The government did not give statistics on number of inmates or people detained in the country. Human rights observers estimate between 2,500 – 3,000 political prisoners are currently detained, of whom approximately 1,400 are in Sednaya Prison. According to the 2010 Annual Prison Assessment, co-authored by the Syrian Association for Human Rights and the Arab Organization for Penal Reform, prisons suffered from severe overcrowding. The report states that cells made for 20 inmates held 80 persons, and prisoners were forced to sleep on the floor and in corridors. The analysis also claimed that Adra Prison held 9,000 inmates, although it was made to jail 2,000. According to the report, bribes were sometimes necessary to get access to visits, food, and other basic needs of prisoners.
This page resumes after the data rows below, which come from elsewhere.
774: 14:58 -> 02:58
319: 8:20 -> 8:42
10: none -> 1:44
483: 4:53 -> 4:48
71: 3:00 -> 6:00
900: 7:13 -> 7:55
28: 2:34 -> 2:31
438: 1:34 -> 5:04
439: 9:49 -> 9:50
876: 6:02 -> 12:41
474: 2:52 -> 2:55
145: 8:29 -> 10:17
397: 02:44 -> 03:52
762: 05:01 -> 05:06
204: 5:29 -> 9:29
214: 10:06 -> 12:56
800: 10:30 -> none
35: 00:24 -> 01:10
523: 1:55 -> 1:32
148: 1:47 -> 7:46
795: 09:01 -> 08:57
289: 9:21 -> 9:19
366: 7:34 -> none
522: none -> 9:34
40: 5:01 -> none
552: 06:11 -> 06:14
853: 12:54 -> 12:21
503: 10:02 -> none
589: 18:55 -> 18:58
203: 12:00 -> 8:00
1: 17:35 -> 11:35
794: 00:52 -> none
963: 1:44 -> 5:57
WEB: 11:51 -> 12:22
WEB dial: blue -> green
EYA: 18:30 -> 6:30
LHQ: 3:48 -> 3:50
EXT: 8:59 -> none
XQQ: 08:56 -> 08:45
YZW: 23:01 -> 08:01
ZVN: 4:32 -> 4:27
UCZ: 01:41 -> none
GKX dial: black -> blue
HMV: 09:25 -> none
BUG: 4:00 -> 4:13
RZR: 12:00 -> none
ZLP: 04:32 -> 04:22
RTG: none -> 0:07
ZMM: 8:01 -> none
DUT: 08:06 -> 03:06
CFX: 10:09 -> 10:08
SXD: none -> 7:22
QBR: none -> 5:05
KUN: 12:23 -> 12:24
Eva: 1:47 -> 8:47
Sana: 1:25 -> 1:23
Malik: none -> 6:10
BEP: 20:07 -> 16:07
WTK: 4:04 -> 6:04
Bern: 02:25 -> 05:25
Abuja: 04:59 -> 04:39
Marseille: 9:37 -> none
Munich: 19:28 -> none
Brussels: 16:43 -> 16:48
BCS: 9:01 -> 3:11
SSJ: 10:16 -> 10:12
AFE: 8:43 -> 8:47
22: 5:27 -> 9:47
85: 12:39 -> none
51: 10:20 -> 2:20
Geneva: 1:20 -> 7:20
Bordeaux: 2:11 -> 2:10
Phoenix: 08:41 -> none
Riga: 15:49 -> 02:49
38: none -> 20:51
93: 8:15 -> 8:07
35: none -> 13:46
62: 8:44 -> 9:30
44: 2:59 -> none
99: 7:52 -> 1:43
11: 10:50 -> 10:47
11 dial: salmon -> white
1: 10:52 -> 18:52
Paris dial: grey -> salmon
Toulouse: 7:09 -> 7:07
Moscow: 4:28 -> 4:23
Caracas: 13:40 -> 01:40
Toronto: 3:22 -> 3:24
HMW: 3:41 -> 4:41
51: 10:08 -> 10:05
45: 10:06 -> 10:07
The Syrian government stressed its success in achieving security and stability within its borders, and terrorist attacks on Syrian soil remained rare. However, a string of incidents over the past several years have increased concerns that militant groups can strike Syrian targets and have caused the authorities to strengthen their efforts to prevent attacks. Especially following a September 27, 2009 bombing near a Syrian security installation that killed 17, the regime has attempted to portray Syria as a victim of terrorism rather than a purveyor of it. In July 2010, the Syrian security services conducted a series of raids that netted operatives of the Kurdistan Workers’ Party (PKK), accused of plotting and implementing terrorist attacks in neighboring Turkey.
Syria has laws on the books pertaining to counterterrorism and terrorism financing/money laundering, but largely used these legal instruments against only those groups perceived as a threat to the regime or country. Opponents of the regime, including Islamist activists and Kurdish separatists, were frequently charged with violating counterterrorism statutes. Furthermore, these laws were not enforced against Hamas, Hizballah, or the various Palestinian rejectionist groups based in Damascus.